Work item:
Set down exactly the lines from the one containing "The height and width of the screenshot is (1850, 1568)." through the last line of the records below, both included, and nothing else.

Material to process:

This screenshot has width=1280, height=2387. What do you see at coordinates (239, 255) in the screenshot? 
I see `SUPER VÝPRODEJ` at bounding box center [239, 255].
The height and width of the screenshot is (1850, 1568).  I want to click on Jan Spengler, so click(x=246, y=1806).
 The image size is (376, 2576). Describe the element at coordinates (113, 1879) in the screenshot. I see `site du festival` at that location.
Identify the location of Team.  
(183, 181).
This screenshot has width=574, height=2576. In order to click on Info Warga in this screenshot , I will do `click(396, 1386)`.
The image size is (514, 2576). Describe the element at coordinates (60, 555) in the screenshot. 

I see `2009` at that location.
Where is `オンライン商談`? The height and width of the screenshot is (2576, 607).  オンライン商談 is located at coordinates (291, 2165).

Problem solution:
The height and width of the screenshot is (1850, 1568).  I want to click on Jan Spengler, so click(x=246, y=1806).
 The image size is (376, 2576). Describe the element at coordinates (113, 1879) in the screenshot. I see `site du festival` at that location.
Identify the location of Team.  
(183, 181).
This screenshot has width=574, height=2576. In order to click on Info Warga in this screenshot , I will do `click(396, 1386)`.
The image size is (514, 2576). Describe the element at coordinates (60, 555) in the screenshot. 

I see `2009` at that location.
Where is `オンライン商談`? The height and width of the screenshot is (2576, 607).  オンライン商談 is located at coordinates (291, 2165).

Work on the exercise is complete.